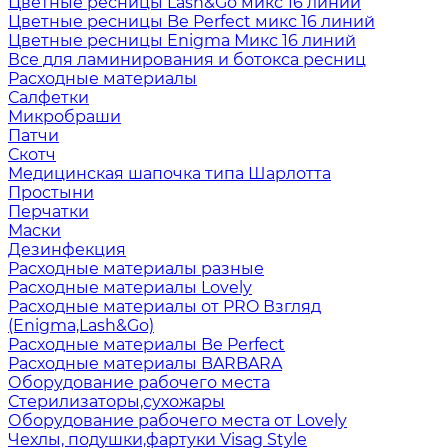
Цветные ресницы Lash&Go микс 16 линий
Цветные ресницы Be Perfect микс 16 линий
Цветные ресницы Enigma Микс 16 линий
Все для ламинирования и ботокса ресниц
Расходные материалы
Салфетки
Микробраши
Патчи
Скотч
Медицинская шапочка типа Шарлотта
Простыни
Перчатки
Маски
Дезинфекция
Расходные материалы разные
Расходные материалы Lovely
Расходные материалы от PRO Взгляд
(Enigma,Lash&Go)
Расходные материалы Be Perfect
Расходные материалы BARBARA
Оборудование рабочего места
Стерилизаторы,сухожары
Оборудование рабочего места от Lovely
Чехлы, подушки,фартуки Visag Style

Exercise details:
From the line with "Расходные материалы разные" to the last line of the material, give every line again exactly, and only those lines.

Finished task:
Расходные материалы разные
Расходные материалы Lovely
Расходные материалы от PRO Взгляд
(Enigma,Lash&Go)
Расходные материалы Be Perfect
Расходные материалы BARBARA
Оборудование рабочего места
Стерилизаторы,сухожары
Оборудование рабочего места от Lovely
Чехлы, подушки,фартуки Visag Style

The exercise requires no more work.